So, come saturday morning, it was time to compete. I had registered for two divisions at featherweight (gi and no-gi beginner) and one division at lightweight (145-155). At the NAGA tourny I watched, gi was last, so that is what I was hoping for. On this day though, gi was done first. The thing is, I dont even own a Gi! A gi is a jacket and pants used for jiu jitsu...its actually a weapon you wear, since you can choke people with it. Its as if someone said, "hey, jiu jitsu would be more fun if instead of being strenuous it almost killed you! Let do this while wearing a coat and pants, to help us sweat more!" I only train in no-gi, but the tourny was one price for as many divisions as possible. So, i borrowed a gi from a friend and training partner (mma great Kurtis Cloward) and went to ONE CLASS to learn the basics. So, as of saturday, i was putting on my gi for the SECOND time ever. Luckily, my training friends helped me tighten my pants and tie my belt (which I had to find in the lost and found, since Kurtis' belt was blue, the next level up in skill) right before I was to compete. In my first match, I got taken down and pulled guard at the same time (i am going to bold words to google for pictures of). Nonetheless, I lost 2 points. I had a few triangle choke attempts, fended off some collar chokes from my opponent, but then the 5 minutes ran out. I lost 2-0. Lame

Then I proceeded to wait a small eternity for the gi divisions to finish. There are something like 5 skill levels and 6 weight classes in each Men's, Women's, teens, and Master's division. The combinations are extensive....so it took FOREVER.

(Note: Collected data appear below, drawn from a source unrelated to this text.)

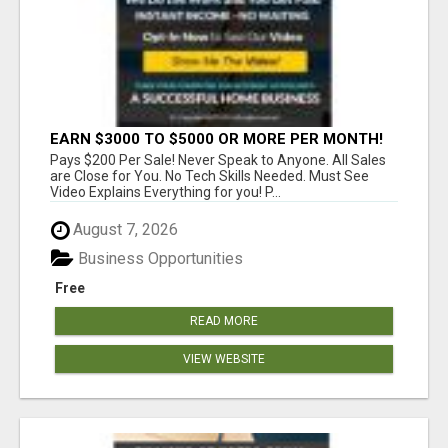
EARN $3000 TO $5000 OR MORE PER MONTH!
Pays $200 Per Sale! Never Speak to Anyone. All Sales
are Close for You. No Tech Skills Needed. Must See
Video Explains Everything for you! P...
August 7, 2026
Business Opportunities
Free
READ MORE
VIEW WEBSITE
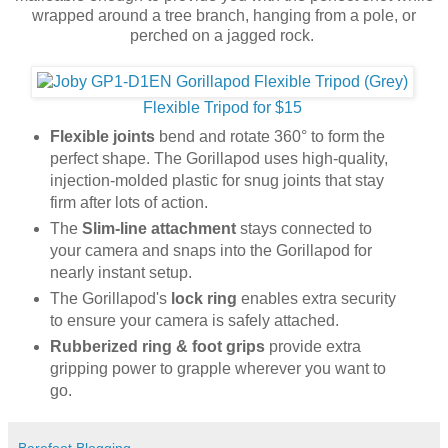
wrapped around a tree branch, hanging from a pole, or
perched on a jagged rock.
Flexible Tripod for $15
Flexible joints
bend and rotate 360° to form the
perfect shape. The Gorillapod uses high-quality,
injection-molded plastic for snug joints that stay
firm after lots of action.
The
Slim-line attachment
stays connected to
your camera and snaps into the Gorillapod for
nearly instant setup.
The Gorillapod's
lock ring
enables extra security
to ensure your camera is safely attached.
Rubberized ring & foot grips
provide extra
gripping power to grapple wherever you want to
go.
Barefoot Blogging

Finally, it was time to go again. I checked in for no-gi featherweight, and then was called to check in at no-gi lightweight also. They at first balked at this, since both divisions would be going at the same time. Me and the other guy (who actually had beat me in no-gi) suggested they just schedule us for both divisions, and if there was overlap we would forfeit. turns out, we were first in lightweight, so off we went. Now I was going against the same guy I lost to in no-gi. Lame. Guess what happened. I pulled guard, but they called it a take down. I escaped, and got taken down again. Time ran out with him in my guard. I lost 4-0. He never even attempted a guard pass or a submission. as mentioned...lame. (on the sorta bright side, i accidentally elbowed the guy in the mouth. he wasnt wearing a mouthguard so i busted his lip. he then bled on me. the referee reminded me to shower later, since i had blood in my shirt. would i have forgotten to shower if he had not told me? who knows.)

So, at this point i had competed in two levels that werent really mine, and had lost both. i was getting annoyed. finally, it was time to compete in no-gi at my weight class. So, the match started, and I did a better job defending the takedown. I managed to get under the guy's shoulder for a body lock on his side. I was about to dump him hard, when we got close to the crowd, so we had to stop. then we worked in the clinch some more and he was about to get a single-leg when I ended up in the crowd. Another restart. Finally, with about a minute to go, I got a takedown. I held on and stayed in his guard and won 2-0. It was no submission, but it felt good.

Next, I faced the guy who had beaten the guy who had beat me twice. All the guys were super quick, strong wrestlers. So, he got the takedown. Then, he passed to side control. I managed to get back to half-guard. In the process though, he started working on a submission. He had my arm trapped over my head, so it was not good for me. I got a lockdown on one of his legs, but that didnt alleviate as much of the punch-choke that I would have liked. I relaxed, and eventually I surged up and got my arm free, back to regular half-guard, minus the choke attempt. Then, time ran out. Another loss on points...maybe 4-0, but nonetheless I survived a pretty mean choke and submission attempt. I count it as a morale victory.

I thought I was done, but apparently, the winner that match went on to go for 1st and 2nd. This meant that I would get to compete for 3rd. As I sat in the chair exhausted, the ref asked how much time I wanted to recover. I asked for 2 days. He told me I could have 10 minutes. So, I waited. One of the guys I train with came over and asked if I really wanted to go again. I told him "yes and no." I wanted to get third, but I would have preferred not to move from my seat for a long time. He understood.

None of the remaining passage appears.